February 28, 2012
Ur Video: Dever Worries "Gospel" Isn't Individual Enough
Does a cosmic gospel diminish the call to personal evangelism?
This interview by Ed Stetzer with Mark Dever caught me by surprise. They're talking about the renewed interest among evangelicals in a "larger gospel" that captures a kingdom theology. Dever sees it as exceedingly dangerous because a focus on doing good may take away from evangelism. Check out this clip.
What surprised me was Dever's honesty. Consider his remarks:
1. He admits that the word gospel is used in Scripture to mean more than "God-man-Christ-response." He recognizes that it refers to the "restoration of all things." In this regard he is in agreement with scholars like Scot McKnight who have challenged the narrow definition of gospel in the evangelical tradition.
2. But Dever worries that focusing on this biblical definition of gospel will diminish our focus on individual salvation and evangelism.

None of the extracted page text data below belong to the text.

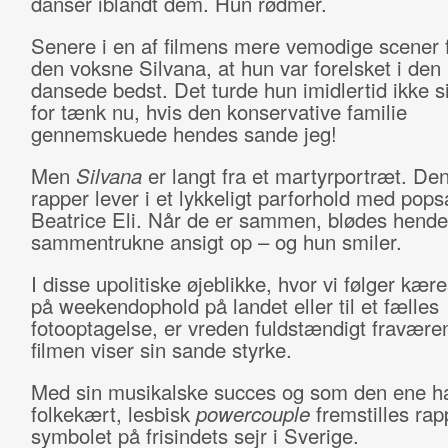
danser iblandt dem. Hun rødmer.
Senere i en af filmens mere vemodige scener f
den voksne Silvana, at hun var forelsket i den
dansede bedst. Det turde hun imidlertid ikke si
for tænk nu, hvis den konservative familie
gennemskuede hendes sande jeg!
Men
Silvana
er langt fra et martyrportræt. De
rapper lever i et lykkeligt parforhold med pop
Beatrice Eli. Når de er sammen, blødes hendes
sammentrukne ansigt op – og hun smiler.
I disse upolitiske øjeblikke, hvor vi følger kær
på weekendophold på landet eller til et fælles
fotooptagelse, er vreden fuldstændigt fravære
filmen viser sin sande styrke.
Med sin musikalske succes og som den ene hal
folkekært, lesbisk
powercouple
fremstilles ra
symbolet på frisindets sejr i Sverige.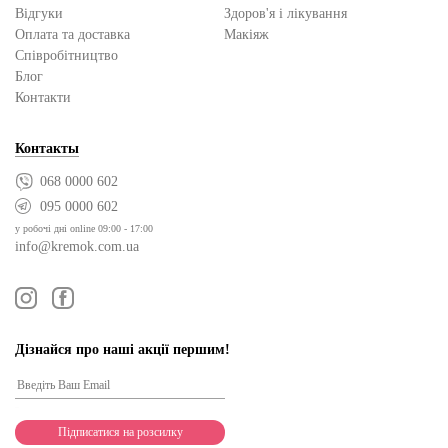
Відгуки
Здоров'я і лікування
Оплата та доставка
Макіяж
Cпівробітництво
Блог
Контакти
Контакты
068 0000 602
095 0000 602
у робочі дні online 09:00 - 17:00
info@kremok.com.ua
Дізнайся про наші акції першим!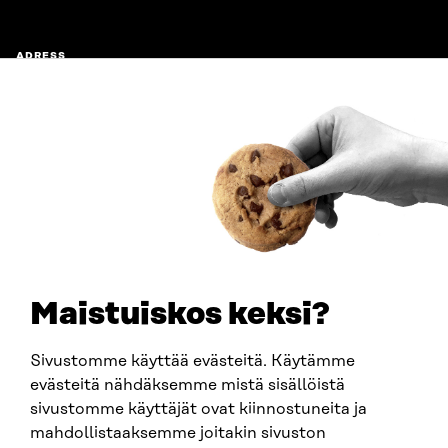
ADRESS
Östersjögatan 11–13, PB 160,
00181 Helsingfors
Ankomstinstruktioner
FÖRETAGS-ID
0202132-3
TELEFON
+358 294 618 991
E-POST
sitra@sitra.fi
Maistuiskos keksi?
fornamn.efternamn@sitra.fi
Sivustomme käyttää evästeitä. Käytämme
evästeitä nähdäksemme mistä sisällöistä
SITRA PÅ SOCIALA MEDIER
sivustomme käyttäjät ovat kiinnostuneita ja
mahdollistaaksemme joitakin sivuston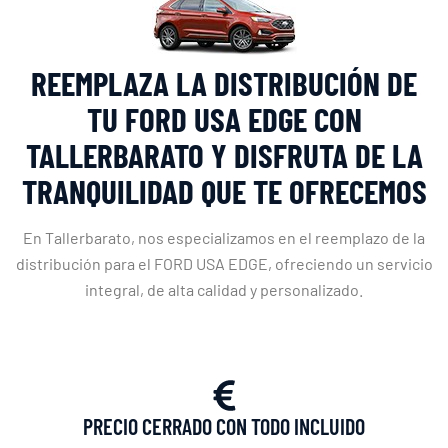
REEMPLAZA LA DISTRIBUCIÓN DE
TU FORD USA EDGE CON
TALLERBARATO Y DISFRUTA DE LA
TRANQUILIDAD QUE TE OFRECEMOS
En Tallerbarato, nos especializamos en el reemplazo de la
distribución para el FORD USA EDGE, ofreciendo un servicio
integral, de alta calidad y personalizado.
PRECIO CERRADO CON TODO INCLUIDO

So,
3. He wants us to rely on a "systematic" idea of what gospel means based on a "long tradition of reflection" that emphasizes the individual redemption of people rather than the cosmic restoration of all things.
Is Dever asking us to put theological tradition ahead of Scripture?
Going further, Dever then negatively cites John Stott, one of the most celebrated evangelical scholars of the 20th century. Stott, a close friend of Billy Graham, and a founder of the Lausanne Movement for World Evangelization, also penned one of the most widely affirmed doctrinal statements of the modern age- The Lausanne Covenant which states in part:
We affirm that Christ sends his redeemed people into the world as the Father sent him, and that this calls for a similar deep and costly penetration of the world. We need to break out of our ecclesiastical ghettos and permeate non-Christian society. In the Church's mission of sacrificial service evangelism is primary. World evangelization requires the whole Church to take the whole gospel to the whole world.... The goal should be, by all available means and at the earliest possible time, that every person will have the opportunity to hear, understand, and to receive the good news.
One would hardly call John Stott soft on personal evangelism. But Dever says we should do the opposite of what Stott instructs in his book Christian Mission in the Modern World pages 26-28. I looked up the reference but did not find Stott calling for a de-emphasis of personal evangelism at all. Rather, Stott reveals how both traditional models of mission (proclamation only) and the ecumenical model (social renewal only) both fail to adhere to Scripture. Instead he calls for Christians to see in the Great Commission a call to make disciples (evangelism), and teach them to obey all Jesus commanded which includes social responsibility (page 37).
In fact, Stott believes a solitary focus on social change is wrong. He writes: "The church's first priority...remains the millions and millions...who (as Christ and his apostles tell us again and again) being without Christ are perishing" (page 32).
What Stott does say, however, and what I'm assuming worries Dever, is that Christians are called into different service and not all are to give first priority to evangelization. He writes, "If we are Christians we must spend our lives in the service of God and man. The only difference between us lies in the nature of the service we are called to render" (page 49).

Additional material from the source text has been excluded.